I’d found a couple of pieces during a quick walk on the beach later and followed that up with a successful find in the afternoon. Every time I looked out at the surf and over the beaches, there were people searching for the stuff. My best luck, if you’ll allow the term, was walking along toward one place or another and simply watching where I was stepping. I could see the glass standing out from the surrounding rocks and then harvest it. However, I found that when I peered in any particular spot looking for shards, I was unable to find any. Once, I had spotted a piece, I looked up to greet Oliver, and then was unable to find the glass when I searched diligently for it.

The first day's find, destined for a cynene creation

 I was thinking that, for me, finding God’s hand in anything can often be like finding sea glass. The harder I look for it, the more difficult it is to identify. When I expect to see it, look intently where and when I think I should see it, His influence is often masked. I have found that if I have a task or a particular destination and I am moving toward my target, I find Jesus along the way. As long as I remain open to finding him, just as I am hoping for sea glass while walking along the beach, I see him and find him in the darnedest places or people.

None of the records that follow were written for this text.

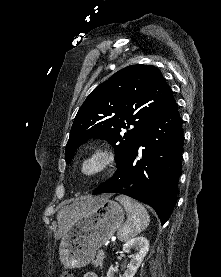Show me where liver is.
Masks as SVG:
<instances>
[{
    "mask_svg": "<svg viewBox=\"0 0 221 277\" xmlns=\"http://www.w3.org/2000/svg\"><path fill=\"white\" fill-rule=\"evenodd\" d=\"M100 198H107V196L89 198L85 201L76 202L72 205L65 206L64 208H62L57 215V221L59 226L57 232L55 233V239H59L67 231L68 223L74 216L79 214V212L83 208L91 207L94 204H96Z\"/></svg>",
    "mask_w": 221,
    "mask_h": 277,
    "instance_id": "6515ba94",
    "label": "liver"
}]
</instances>
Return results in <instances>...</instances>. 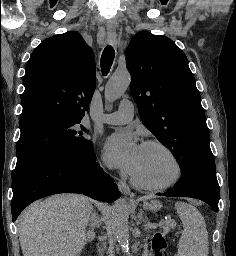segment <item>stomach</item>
Instances as JSON below:
<instances>
[{
  "mask_svg": "<svg viewBox=\"0 0 236 256\" xmlns=\"http://www.w3.org/2000/svg\"><path fill=\"white\" fill-rule=\"evenodd\" d=\"M143 207L151 211H156L161 208V204L158 201L144 202Z\"/></svg>",
  "mask_w": 236,
  "mask_h": 256,
  "instance_id": "1",
  "label": "stomach"
}]
</instances>
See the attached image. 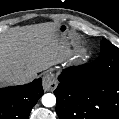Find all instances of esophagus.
<instances>
[{"label": "esophagus", "mask_w": 119, "mask_h": 119, "mask_svg": "<svg viewBox=\"0 0 119 119\" xmlns=\"http://www.w3.org/2000/svg\"><path fill=\"white\" fill-rule=\"evenodd\" d=\"M57 79L53 73H47L43 78V88L46 91H54L57 87Z\"/></svg>", "instance_id": "1"}]
</instances>
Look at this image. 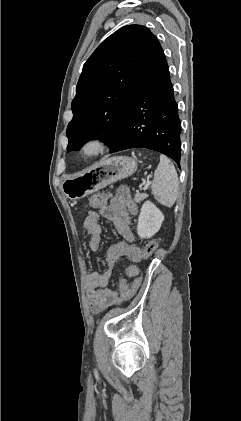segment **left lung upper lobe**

The key for me is to go through life hoping to see Jesus, expecting that somewhere along the line, he will be there. Just walking along rarely does it for me. Would that be like vigilant ambivalence? Could there be such a thing?

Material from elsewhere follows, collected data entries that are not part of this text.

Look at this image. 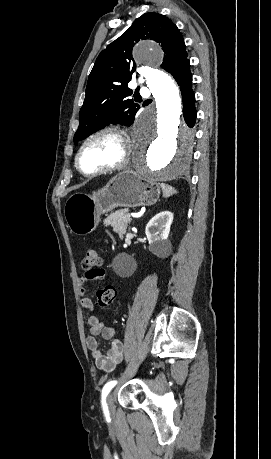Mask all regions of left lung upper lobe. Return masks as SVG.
Returning <instances> with one entry per match:
<instances>
[{
  "label": "left lung upper lobe",
  "instance_id": "left-lung-upper-lobe-1",
  "mask_svg": "<svg viewBox=\"0 0 271 459\" xmlns=\"http://www.w3.org/2000/svg\"><path fill=\"white\" fill-rule=\"evenodd\" d=\"M144 39L154 40L162 46L165 55L161 66L169 73L187 59L183 36L170 19L155 12L137 18L96 59L79 114L80 124L74 135L75 145L78 140L88 137L108 123L133 124L140 106L127 98L133 93L127 85L135 70L133 46Z\"/></svg>",
  "mask_w": 271,
  "mask_h": 459
}]
</instances>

Upon further reflection I have to say there are many ways to find Sea Glass. Some peer for long moments at a single square foot of rocky beach. Others walk a step or two, stare down, and shift the rocks about with their feet. Still others sit down and sift the sand and rocks through their fingers or scoop out depressions between their splayed legs and search as though shards of Sea Glass will drop in their lap. Whatever the strategy, the key are the same – look expectantly and always hope for a piece that fits perfectly to your life.

Take a walk, look for the simple shards of Jesus’ presence, and be rewarded.